Profile: Norman Parish (1937-2013)

Norman Parish was an American artist and art dealer. He was the founder and director of the Parish Gallery (founded in 1991 in the Georgetown neighborhood of Washington, DC.

Education

Parish studied at the Art Institute of Chicago and the University of Chicago.

Early life and artwork

Early in his career as an artist in Chicago, Parish was part of a politically active group of African American artists in Chicago, some of whom were later part of the AfriCOBRA(African Commune of Bad Relevant Artists) group founded in 1968 by artists Wadsworth Jarrell and Jeff Donaldson, who both taught at Howard University. In the late 1960s, Parish and more than a dozen politically active African American artists in Chicago created a then controversial mural, known as The Wall of Respectin Chicago’s South Side which 40 years later is now “credited with sparking the creation of other ethnic murals around the world.” The mural was also celebrated by the Pulitzer Prize-winning poet Gwendolyn Brooks in one of her poems: “The Wall.”

Parish moved to Washington, DC in 1988 and opened the Parish Gallery in 1991. “It’s because I found out how many artists there were that needed support,” says Norman. “They were good, really good. But they needed someone to help get their work out into the world”, he recalled in an interview in 2013.
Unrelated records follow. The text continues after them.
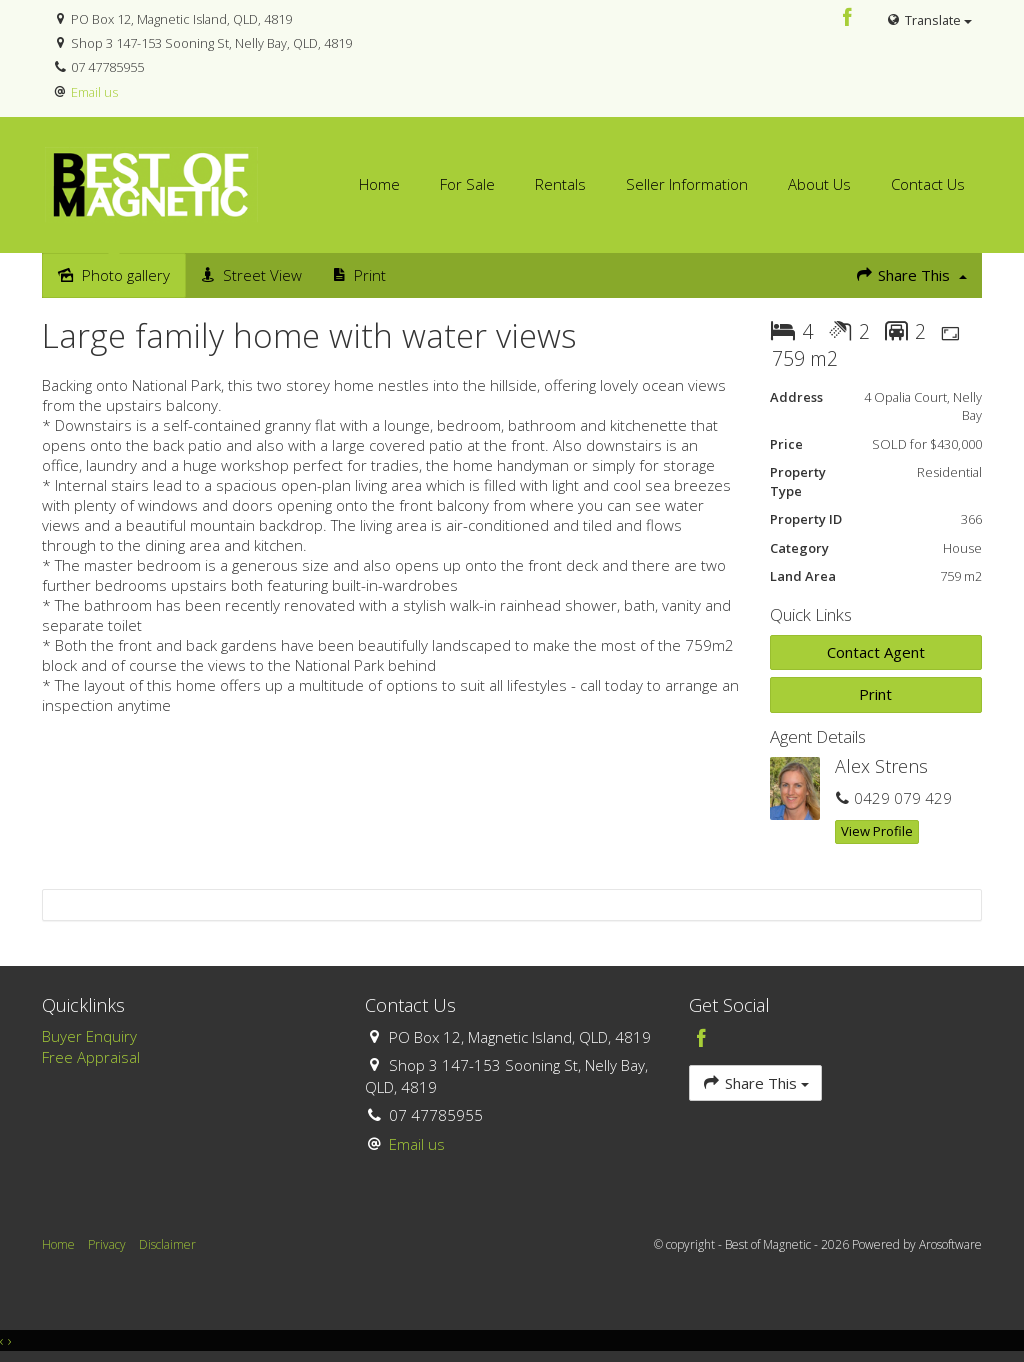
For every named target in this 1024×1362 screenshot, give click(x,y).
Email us (94, 92)
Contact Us (928, 184)
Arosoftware (950, 1244)
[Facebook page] (848, 18)
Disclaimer (167, 1244)
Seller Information (687, 184)
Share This (911, 274)
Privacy (107, 1244)
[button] (876, 694)
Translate (929, 20)
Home (379, 184)
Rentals (560, 184)
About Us (819, 184)
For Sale (467, 184)
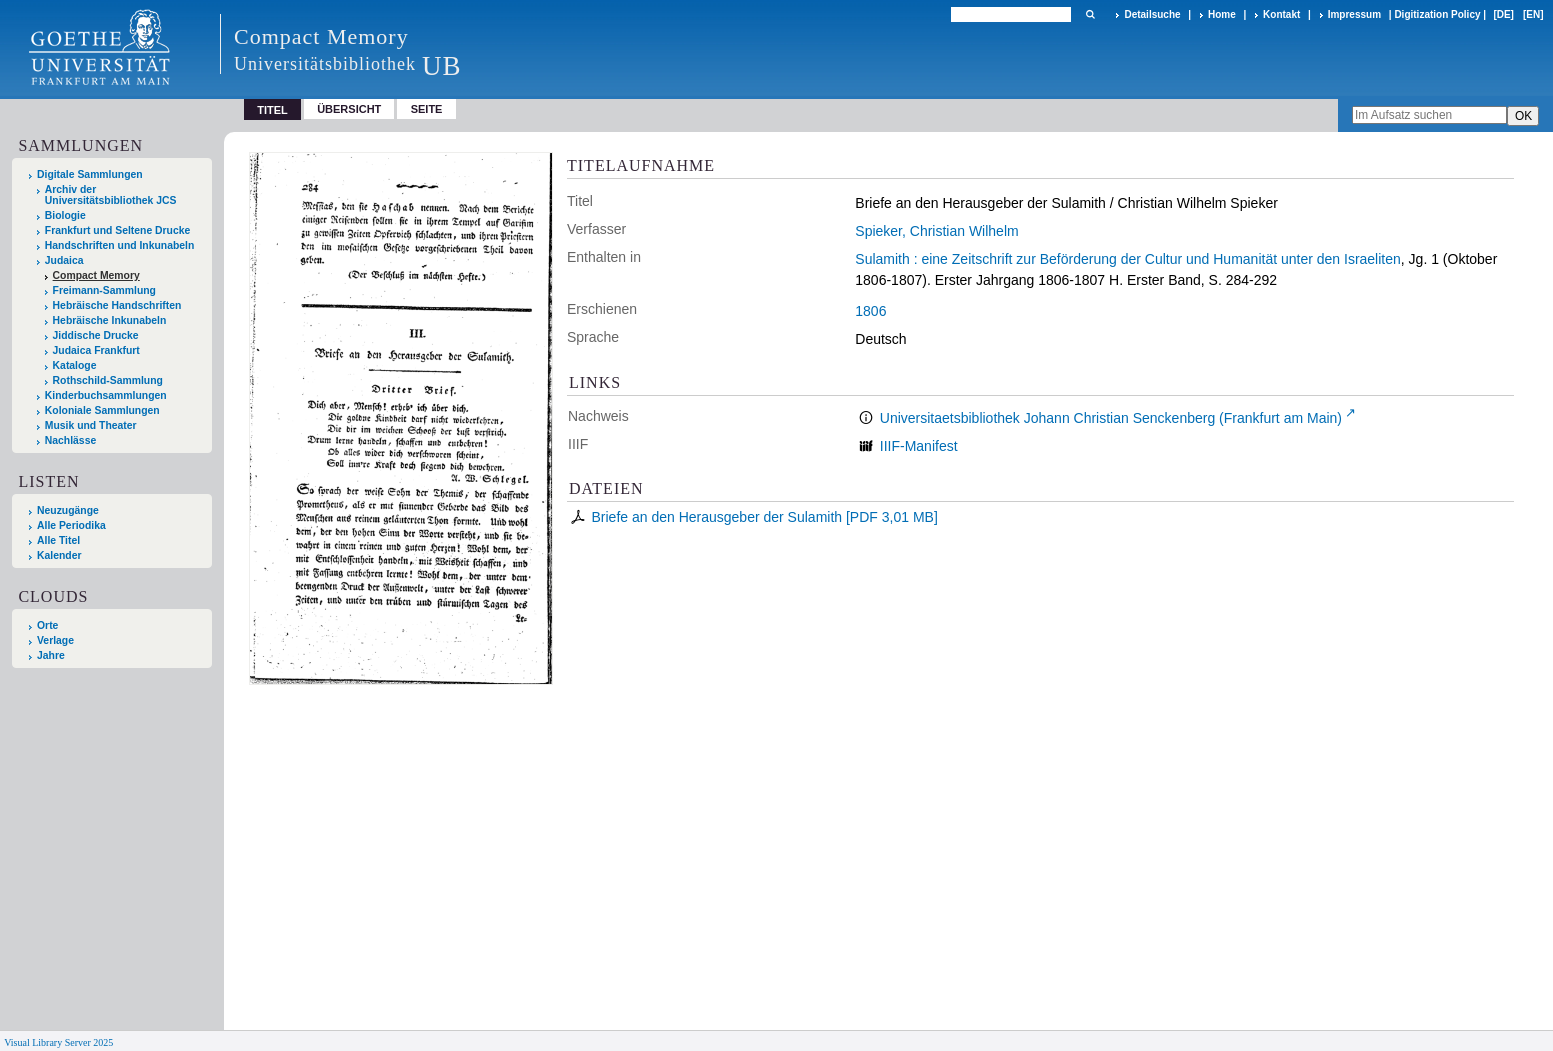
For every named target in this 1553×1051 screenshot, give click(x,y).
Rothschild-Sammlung (108, 380)
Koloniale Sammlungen (102, 410)
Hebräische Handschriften (117, 305)
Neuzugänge (68, 510)
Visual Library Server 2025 (58, 1042)
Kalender (59, 555)
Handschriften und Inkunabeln (120, 245)
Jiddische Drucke (96, 335)
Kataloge (75, 365)
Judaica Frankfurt (96, 350)
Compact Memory (96, 275)
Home (1222, 14)
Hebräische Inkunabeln (110, 320)
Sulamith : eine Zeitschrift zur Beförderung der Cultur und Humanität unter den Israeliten (1128, 259)
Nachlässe (70, 440)
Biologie (65, 215)
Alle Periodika (71, 525)
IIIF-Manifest (919, 446)
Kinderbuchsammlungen (106, 395)
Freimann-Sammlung (104, 290)
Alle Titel (58, 540)
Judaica (64, 260)
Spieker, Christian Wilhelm (936, 231)
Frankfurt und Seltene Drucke (118, 230)
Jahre (51, 655)
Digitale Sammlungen (90, 174)
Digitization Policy (1437, 14)
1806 (870, 311)
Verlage (55, 640)
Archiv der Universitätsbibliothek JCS (111, 195)
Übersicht (349, 109)
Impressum (1354, 14)
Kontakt (1281, 14)
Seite (427, 109)
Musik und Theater (91, 425)
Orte (47, 625)
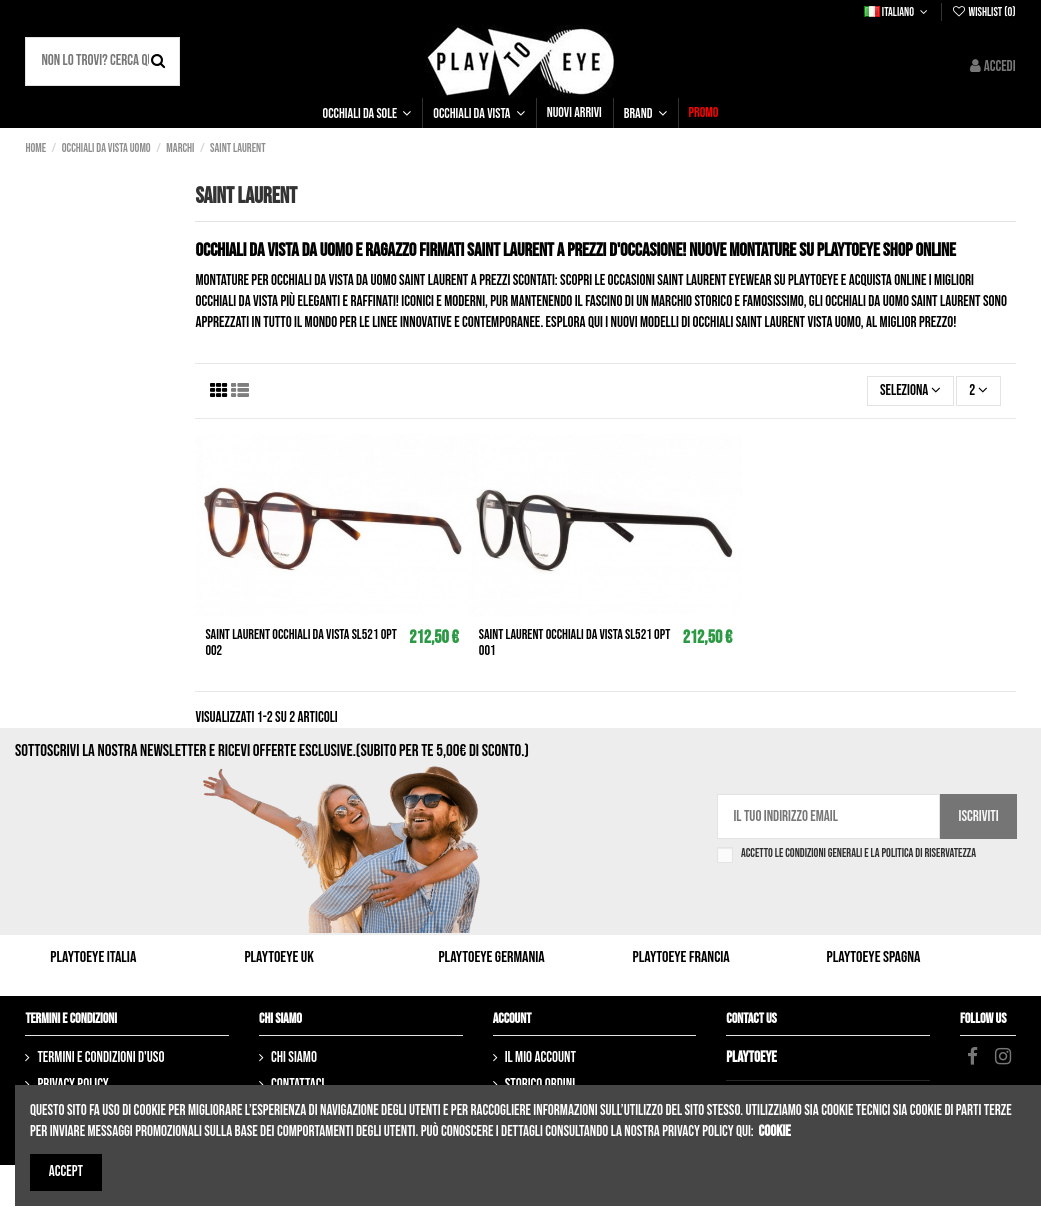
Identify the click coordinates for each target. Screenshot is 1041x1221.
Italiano (897, 12)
“At first, a lot of the artists we featured I knew from art school,” he added in the same interview. “But around 93 and 94, other artists just started coming to me. These were artists missing opportunities because nobody was looking out for them, nobody was out there promoting their work.”

Parish Gallery

Norman Parish’s Georgetown gallery “became one of the country’s best-known black-owned art galleries, with a focus on works by African Americans and other artists of what is known as the African diaspora.”